The entries that follow should be reproduced exactly, with no images carried over.

# # # #

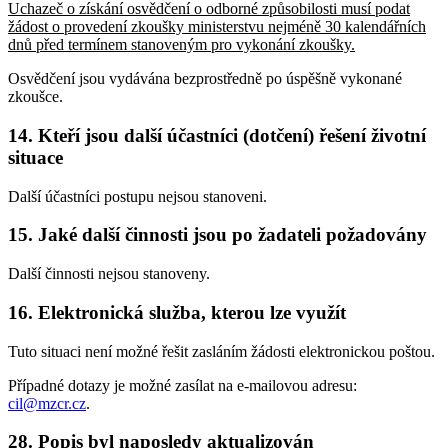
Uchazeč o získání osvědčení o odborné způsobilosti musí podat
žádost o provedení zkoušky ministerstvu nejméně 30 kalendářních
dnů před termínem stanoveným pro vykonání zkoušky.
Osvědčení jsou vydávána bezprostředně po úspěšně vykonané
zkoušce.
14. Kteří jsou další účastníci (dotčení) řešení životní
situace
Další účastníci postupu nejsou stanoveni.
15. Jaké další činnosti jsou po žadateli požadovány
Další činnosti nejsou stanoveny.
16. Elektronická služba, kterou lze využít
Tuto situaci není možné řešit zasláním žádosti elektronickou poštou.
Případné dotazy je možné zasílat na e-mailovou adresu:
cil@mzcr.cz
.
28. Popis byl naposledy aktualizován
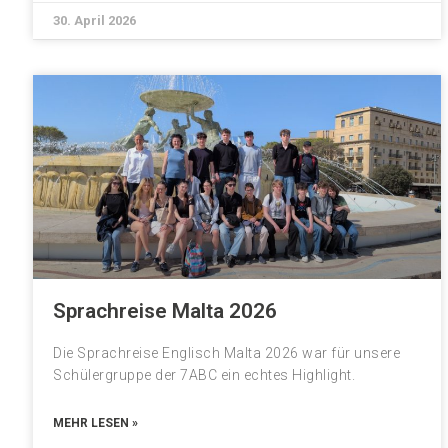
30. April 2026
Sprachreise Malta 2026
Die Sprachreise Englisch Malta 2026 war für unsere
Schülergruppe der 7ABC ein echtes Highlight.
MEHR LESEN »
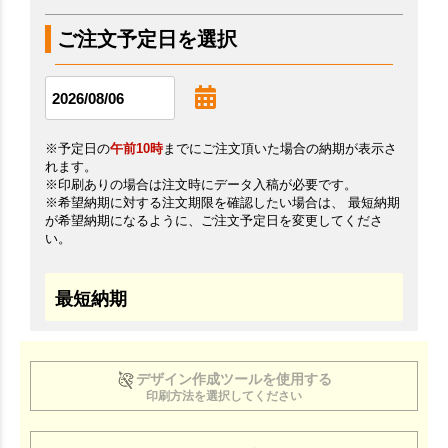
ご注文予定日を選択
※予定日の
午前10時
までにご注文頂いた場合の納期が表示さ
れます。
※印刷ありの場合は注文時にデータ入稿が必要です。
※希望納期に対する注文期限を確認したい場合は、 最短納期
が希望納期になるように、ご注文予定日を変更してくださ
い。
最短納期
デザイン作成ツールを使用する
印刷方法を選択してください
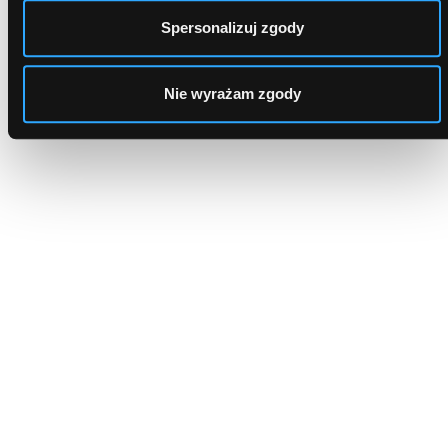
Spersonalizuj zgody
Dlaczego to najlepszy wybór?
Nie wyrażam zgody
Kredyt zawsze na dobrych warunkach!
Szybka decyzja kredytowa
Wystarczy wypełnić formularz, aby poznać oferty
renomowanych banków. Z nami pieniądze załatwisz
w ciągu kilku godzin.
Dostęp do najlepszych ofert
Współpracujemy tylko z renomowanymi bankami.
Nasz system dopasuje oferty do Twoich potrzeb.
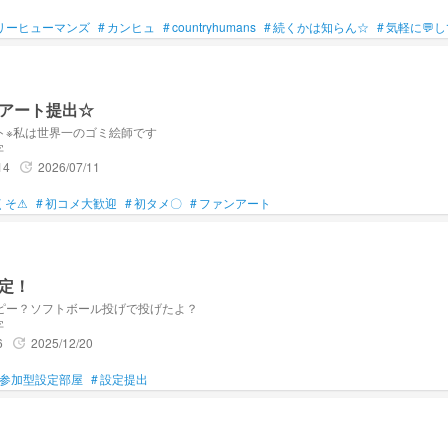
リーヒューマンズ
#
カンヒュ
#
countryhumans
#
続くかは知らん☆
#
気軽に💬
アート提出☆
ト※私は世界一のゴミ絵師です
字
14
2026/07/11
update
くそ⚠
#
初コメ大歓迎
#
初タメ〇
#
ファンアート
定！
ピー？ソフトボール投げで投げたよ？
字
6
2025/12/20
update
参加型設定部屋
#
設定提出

# # # #

◆ **RESULT**:
Uchazeč o získání osvědčení o odborné způsobilosti musí podat
žádost o provedení zkoušky ministerstvu nejméně 30 kalendářních
dnů před termínem stanoveným pro vykonání zkoušky.
Osvědčení jsou vydávána bezprostředně po úspěšně vykonané
zkoušce.
14. Kteří jsou další účastníci (dotčení) řešení životní
situace
Další účastníci postupu nejsou stanoveni.
15. Jaké další činnosti jsou po žadateli požadovány
Další činnosti nejsou stanoveny.
16. Elektronická služba, kterou lze využít
Tuto situaci není možné řešit zasláním žádosti elektronickou poštou.
Případné dotazy je možné zasílat na e-mailovou adresu:
cil@mzcr.cz
.
28. Popis byl naposledy aktualizován
30. April 2026
Sprachreise Malta 2026
Die Sprachreise Englisch Malta 2026 war für unsere
Schülergruppe der 7ABC ein echtes Highlight.
MEHR LESEN »
ご注文予定日を選択
※予定日の
午前10時
までにご注文頂いた場合の納期が表示さ
れます。
※印刷ありの場合は注文時にデータ入稿が必要です。
※希望納期に対する注文期限を確認したい場合は、 最短納期
が希望納期になるように、ご注文予定日を変更してくださ
い。
最短納期
デザイン作成ツールを使用する
印刷方法を選択してください
Spersonalizuj zgody
Dlaczego to najlepszy wybór?
Nie wyrażam zgody
Kredyt zawsze na dobrych warunkach!
Szybka decyzja kredytowa
Wystarczy wypełnić formularz, aby poznać oferty
renomowanych banków. Z nami pieniądze załatwisz
w ciągu kilku godzin.
Dostęp do najlepszych ofert
Współpracujemy tylko z renomowanymi bankami.
Nasz system dopasuje oferty do Twoich potrzeb.
リーヒューマンズ
#
カンヒュ
#
countryhumans
#
続くかは知らん☆
#
気軽に💬
アート提出☆
ト※私は世界一のゴミ絵師です
字
14
2026/07/11
update
くそ⚠
#
初コメ大歓迎
#
初タメ〇
#
ファンアート
定！
ピー？ソフトボール投げで投げたよ？
字
6
2025/12/20
update
参加型設定部屋
#
設定提出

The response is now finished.